>>117370>>117371There is one word coined by a Scot that comes to mind and that's haecceity, also known as thisness. It's what distinguishes a specific thing as a distinct, particular entity. There are other fairly specific loans like eudaimonia or defenestrate, and of those that are trivia-tier I've come across qualtagh, that one's pretty unique. I don't think English lost these per se, it's that a lot of what you see touted around as these mega-specific abstract things are often a product of writing, either popularized by it or simply not used in regular speech anyways, and the English language spent a very long time being marginalized in favor of Latin and French, whose impact will be felt for even longer. And really, English speakers mostly prefer to borrow words over calquing them, that too contributes to the whole shebang.

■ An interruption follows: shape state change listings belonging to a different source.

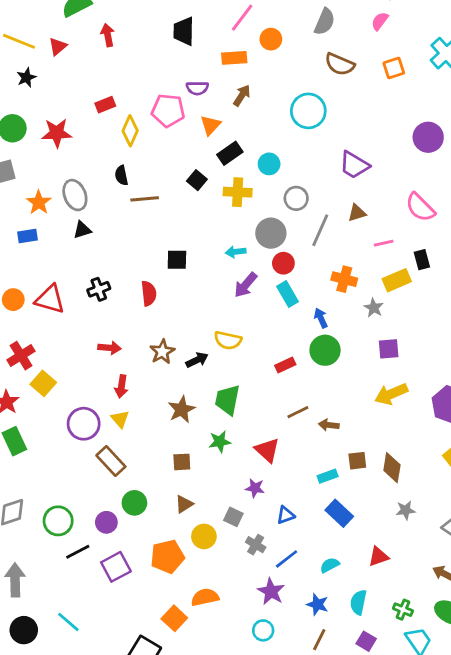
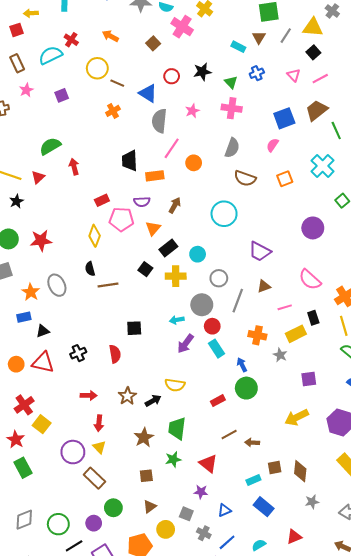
orange rectangle: (234, 58) -> (155, 176), moved
red rectangle: (105, 105) -> (102, 200), moved
black triangle: (82, 230) -> (43, 331), moved
purple square: (389, 349) -> (309, 379), moved

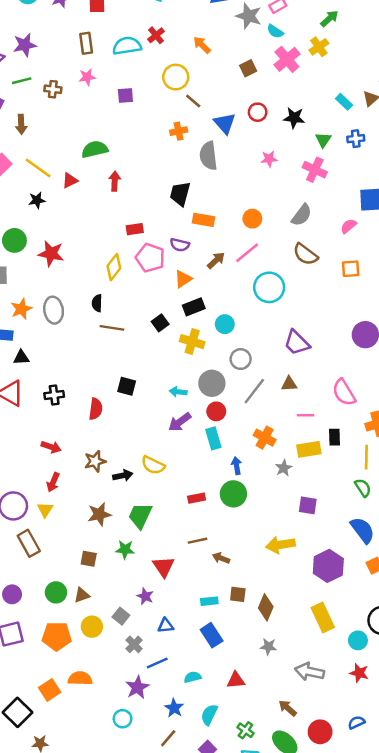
gray semicircle: (159, 121) -> (208, 156), moved, turned -30
pink line: (172, 148) -> (247, 253), moved
green circle: (113, 508) -> (56, 592), moved

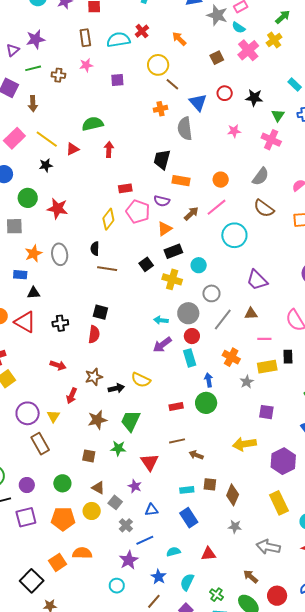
black square: (127, 386) -> (100, 312), moved
red arrow: (53, 482) -> (72, 396), moved
brown triangle: (82, 595) -> (98, 488), moved, turned 48

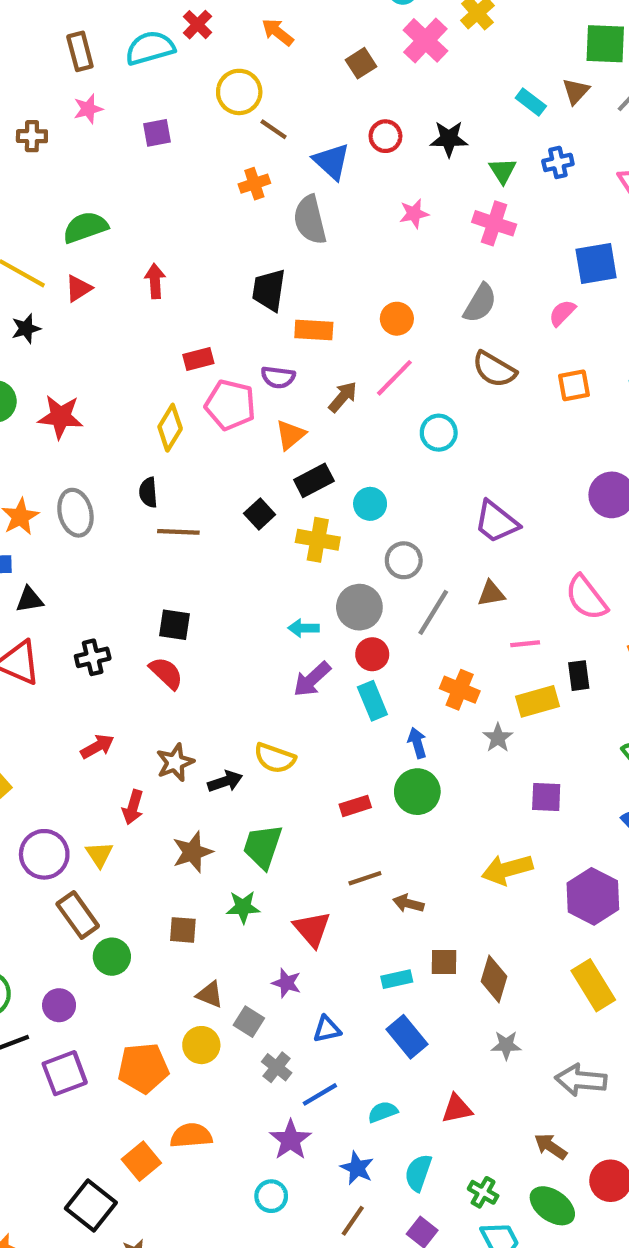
green semicircle: (93, 124) -> (85, 227), moved
cyan circle: (234, 235) -> (439, 433), size x0.7
red semicircle: (94, 334) -> (166, 673), turned -48
red arrow: (58, 365) -> (97, 746), turned -42
green circle: (62, 483) -> (112, 957), moved

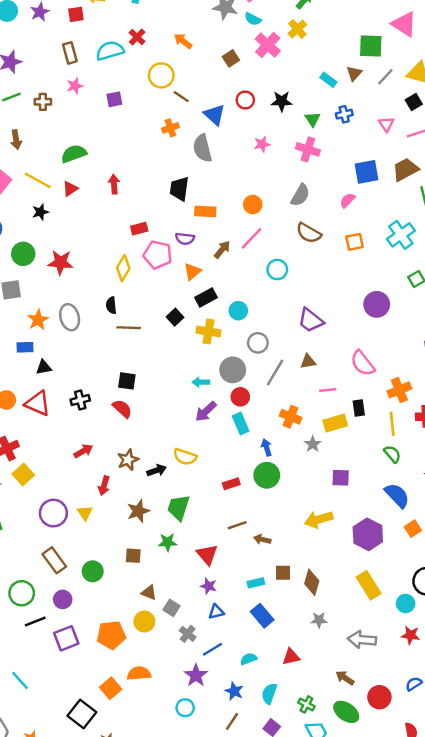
brown rectangle: (78, 915) -> (54, 560), moved
purple star: (286, 983) -> (209, 586), moved

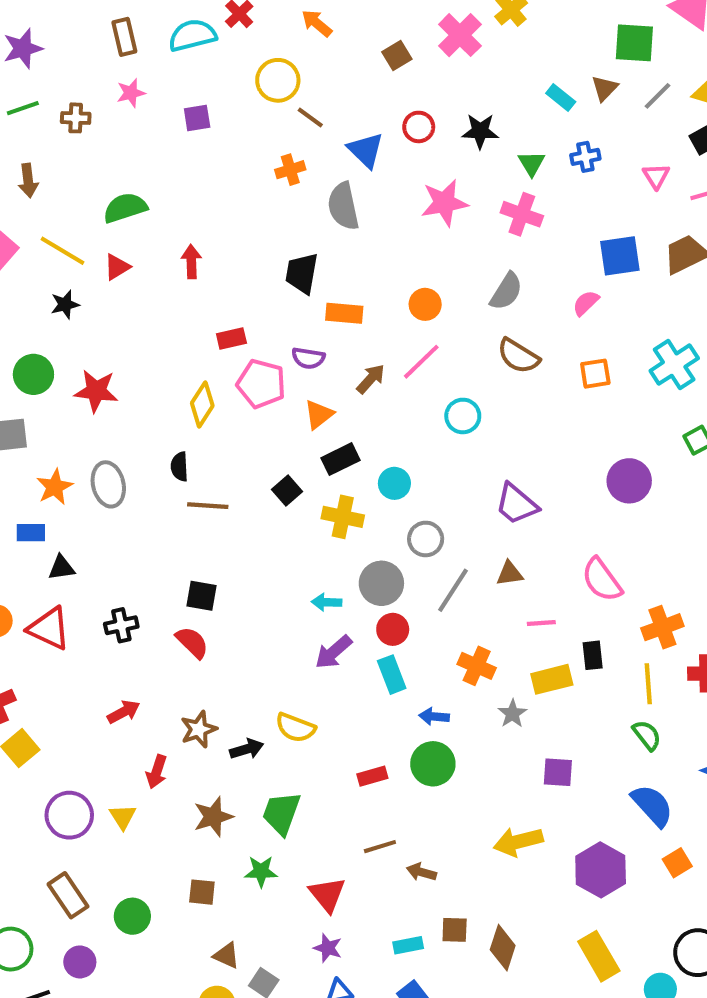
pink star: (262, 144) -> (444, 203), size x1.6
blue arrow: (266, 447) -> (434, 717), turned -70

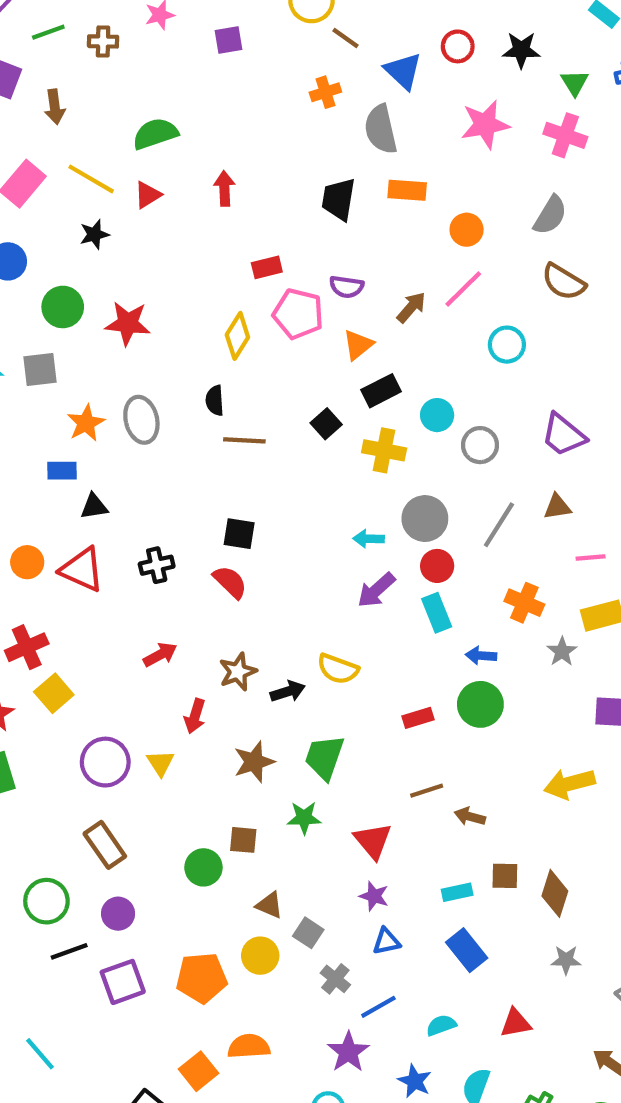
orange rectangle: (344, 313) -> (407, 190), moved
gray circle: (426, 539) -> (480, 445), moved
green circle: (132, 916) -> (203, 867), moved

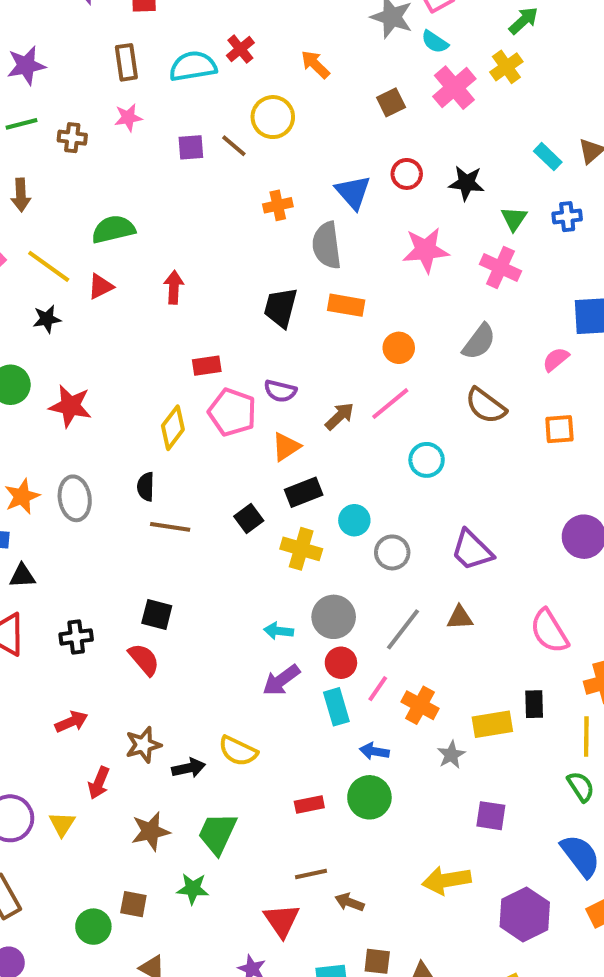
brown line: (345, 38) -> (234, 146), moved
pink line: (591, 558) -> (378, 689), moved, turned -56
red triangle: (373, 841) -> (282, 920), moved

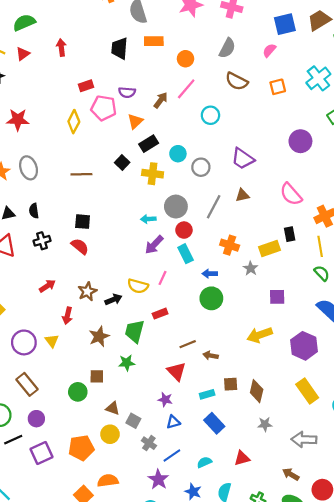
black semicircle: (146, 487) -> (34, 211), moved
pink line: (378, 689) -> (162, 278), moved
red rectangle: (309, 805) -> (160, 314), moved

The specificity of commonplace vocabulary is generally very underrated and you won't see it appear on any funny lists, but English's phrasal verbs in particular are a stupidly productive way to narrow down or diversify meanings. Get, get in, get out, get up, get down, get by, get on, get off, get along, get at, get away, get back, get over, get across, get around, get through, not to mention get as an auxiliary, at this point I'm sure you get the idea. It's important to highlight the fact that multi-word expressions are lexical items too and just as valid as individual ones, which is what most of these would be in a different language.
As for verbosity itself, it comes and goes, Aristophanes was making fun of it all the way back in 391 BC with his Lopadotemachoselacho
galeokranioleipsano
drimhypotrimmatosi
lphiokarabomelitoka
takechymenokichlepi
kossyphophattoperis
teralektryonoptekep
halliokigklopeleiol
agoiosiraiobaphetra
ganopterygon. It's not unprecedented.